Recently, there's been some good news when it comes to US greenhouse gas emissions: They're actually going down. The bad news, though, is that despite this progress, we still only rank 43rd in the world for the overall effectiveness of our climate policies.
That's the upshot of a new report by the Climate Action Network Europe and Germanwatch, a public policy think tank with offices in Bonn and Berlin. The two groups release an annual Climate Change Performance Index (CCPI) to assess how much individual countries are contributing to the global carbon problem, and how much they're trying to do about it. The rankings include the globe's 58 leading countries for greenhouse gas emissions—countries that, together, account for 90 percent of the globe's carbon emissions from fossil energy use. Each country is assessed based its emissions trends, its energy efficiency, its progress on renewable energy, and its overall climate policies.
The US ranked 43rd last year and ranks 43rd this year as well, right between New Zealand and Croatia. We get particularly good marks for our 8-percent decrease in carbon emissions from energy sources in the last half decade, but we still fall well short of a stance that could be considered truly progressive or proactive on climate and energy.

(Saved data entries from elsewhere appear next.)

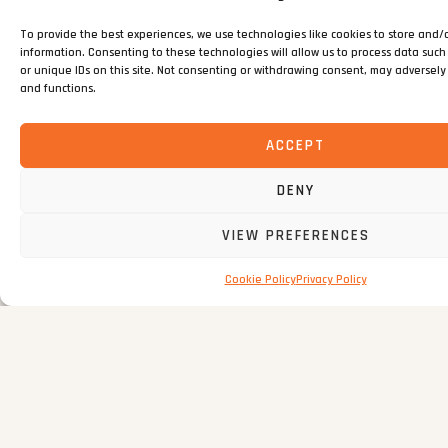
incidents
To provide the best experiences, we use technologies like cookies to store and/
information. Consenting to these technologies will allow us to process data suc
or unique IDs on this site. Not consenting or withdrawing consent, may adversely 
and functions.
SUSTAINABILITY EFFORTS
ACCEPT
97%
DENY
97%
Overall material
VIEW PREFERENCES
recycling achieved
across the strip-out
Cookie Policy
Privacy Policy
programme
0
%
0
%
recovery of 750
of all construction and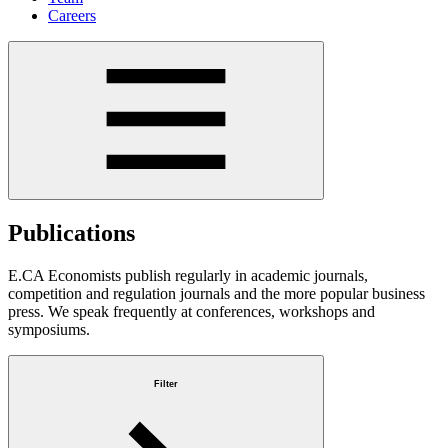
Careers
Publications
E.CA Economists publish regularly in academic journals,
competition and regulation journals and the more popular business
press. We speak frequently at conferences, workshops and
symposiums.
Filter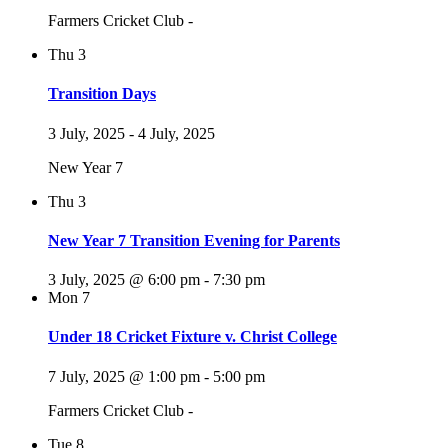
Farmers Cricket Club -
Thu
3
Transition Days
3 July, 2025
-
4 July, 2025
New Year 7
Thu
3
New Year 7 Transition Evening for Parents
3 July, 2025 @ 6:00 pm
-
7:30 pm
Mon
7
Under 18 Cricket Fixture v. Christ College
7 July, 2025 @ 1:00 pm
-
5:00 pm
Farmers Cricket Club -
Tue
8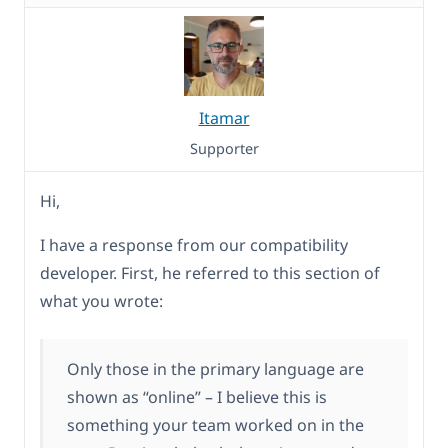
Itamar
Supporter
Hi,
I have a response from our compatibility
developer. First, he referred to this section of
what you wrote:
Only those in the primary language are
shown as “online” – I believe this is
something your team worked on in the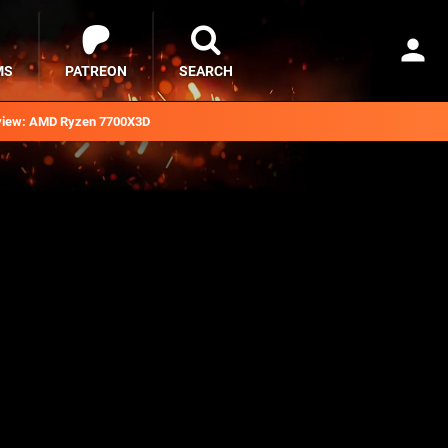
MS
PATREON
SEARCH
iew: AMD Ryzen 7700X3D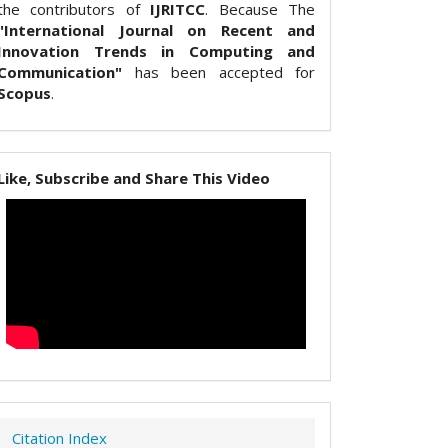
the contributors of
IJRITCC
. Because The
"International Journal on Recent and
Innovation Trends in Computing and
Communication"
has been accepted for
Scopus
.
Like, Subscribe and Share This Video
Citation Index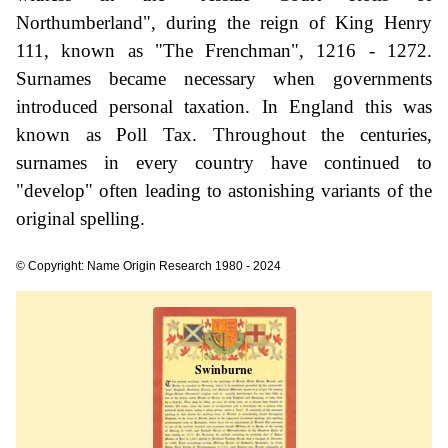
Northumberland", during the reign of King Henry
111, known as "The Frenchman", 1216 - 1272.
Surnames became necessary when governments
introduced personal taxation. In England this was
known as Poll Tax. Throughout the centuries,
surnames in every country have continued to
"develop" often leading to astonishing variants of the
original spelling.
© Copyright: Name Origin Research 1980 - 2024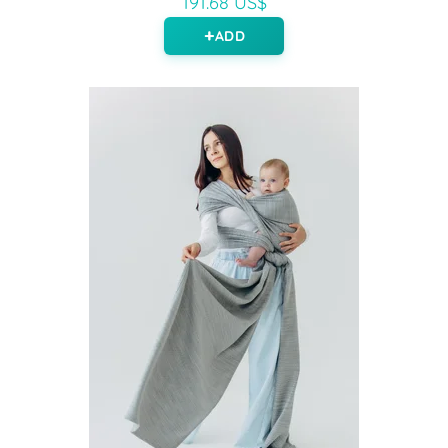
191.68 US$
ADD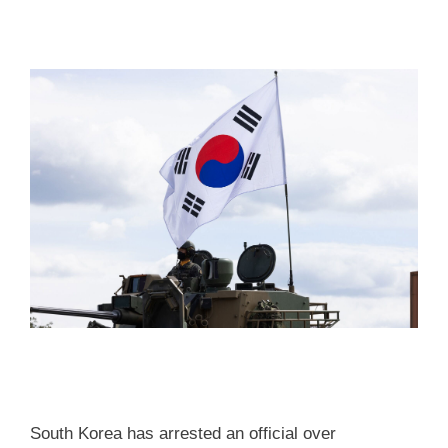
South Korea has arrested an official over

Still, if we want to gloat then it's easy to compare ourselves to our northern neighbor, Canada, which was "the worst performer of all industrialised countries" and only fared better than Iran, Kazakhstan, and Saudi Arabia. (For more on Canada's recent dismal climate performance see here.)

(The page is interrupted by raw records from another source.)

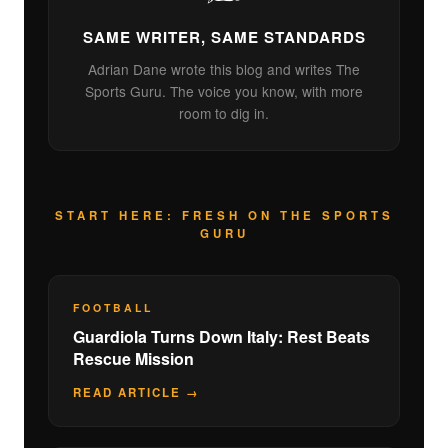
SAME WRITER, SAME STANDARDS
Adrian Dane wrote this blog and writes The
Sports Guru. The voice you know, with more
room to dig in.
START HERE: FRESH ON THE SPORTS
GURU
FOOTBALL
Guardiola Turns Down Italy: Rest Beats
Rescue Mission
READ ARTICLE →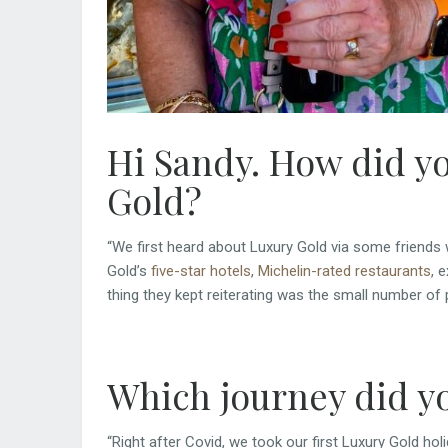
Hi Sandy. How did yo
Gold?
“We first heard about Luxury Gold via some friends 
Gold’s
five-star hotels
,
Michelin-rated restaurants
, 
thing they kept reiterating was the small number of 
Which journey did y
“Right after Covid, we took our first Luxury Gold hol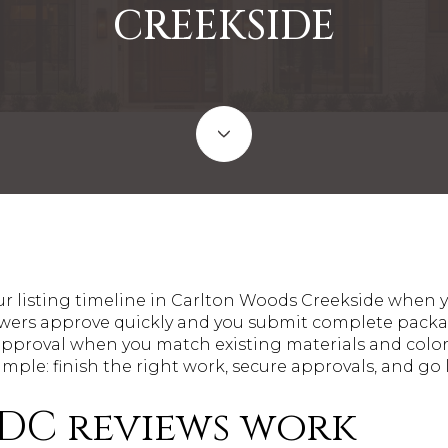
CREEKSIDE
ur listing timeline in Carlton Woods Creekside when y
wers approve quickly and you submit complete packag
ff approval when you match existing materials and col
simple: finish the right work, secure approvals, and go 
C reviews work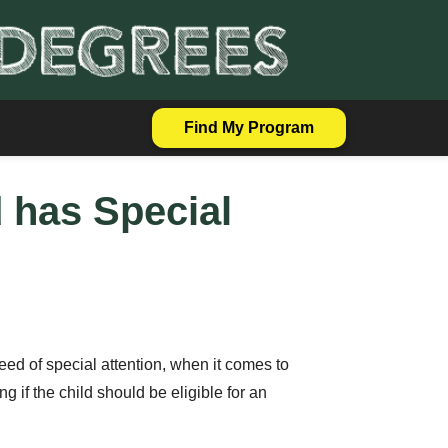
Find My Program
d has Special
 need of special attention, when it comes to
g if the child should be eligible for an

Here are the Climate Change Performance Index rankings for the top ten biggest emitters (most of which have declined in rank since last year):
Based on the new report, here are some other surprising and intriguing facts about the nations of the world and how they're performing in the uphill battle to save the globe from humans and their energy habits:
* Europe is one of the best performing regions overall, but there's wide variability, especially among countries hit hard by the Eurozone debt crisis. On the one hand, bailed-out Portugal ranks sixth in the world on the CCPI index, suggesting economic hardship does not necessarily entail regression on climate policy. But on the other hand, bailed-out Greece ranks 47th, having "almost totally abandoned all climate policies" in the wake of its economic crisis.
* Morocco is a surprising success story, ranking 15th overall thanks to its "national solar plan" as well as a "national action plan against global warming."

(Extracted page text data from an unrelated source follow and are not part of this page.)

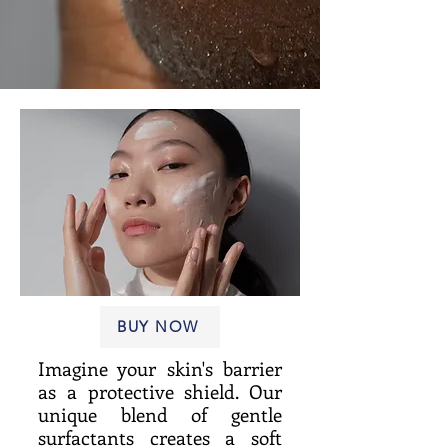
BUY NOW
Imagine your skin's barrier
as a protective shield. Our
unique blend of gentle
surfactants creates a soft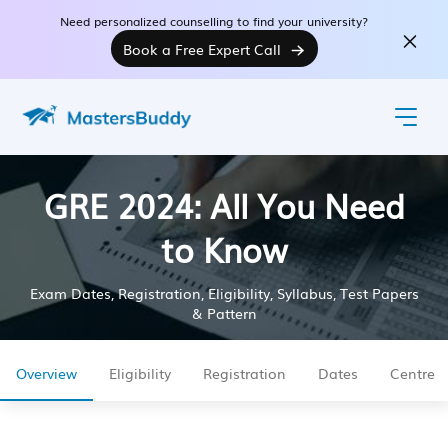
Need personalized counselling to find your university?
Book a Free Expert Call
GRE 2024: All You Need
to Know
Exam Dates, Registration, Eligibility, Syllabus, Test Papers
& Pattern
Overview
Eligibility
Registration
Dates
Centre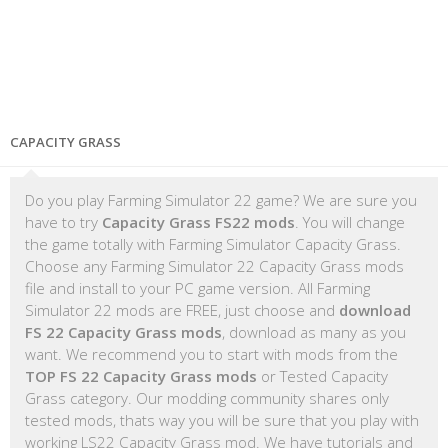
CAPACITY GRASS
Do you play Farming Simulator 22 game? We are sure you
have to try
Capacity Grass FS22 mods
. You will change
the game totally with Farming Simulator Capacity Grass.
Choose any Farming Simulator 22 Capacity Grass mods
file and install to your PC game version. All Farming
Simulator 22 mods are FREE, just choose and
download
FS 22 Capacity Grass mods
, download as many as you
want. We recommend you to start with mods from the
TOP FS 22 Capacity Grass mods
or Tested Capacity
Grass category. Our modding community shares only
tested mods, thats way you will be sure that you play with
working LS22 Capacity Grass mod. We have tutorials and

* Industrialized countries in the Pacific region have a lot to answer for. Japan slipped to 50th overall from 44th last year. Korea dropped to 53rd from 50th. And Australia plummeted to 57th thanks to its recent change in government.
* Large developing nations (the BRICs) are also lagging. India declined to 30th and Brazil slipped to 36th. Perhaps most important for the planet, China climbed to 46th in the rankings, a turnaround due to the fact that its dramatic rate of emissions growth is slowing somewhat, even as renewable energy investment continues apace. The Russian Federation is the worst of the BRICs, coming in at 56th.
Overall, there isn't a ton of good news around the world this year when it comes to climate policy. No wonder, then, that the CCPI doesn't put any country in positions 1, 2, or 3 of its rankings, noting that "no country is doing enough to prevent dangerous climate change."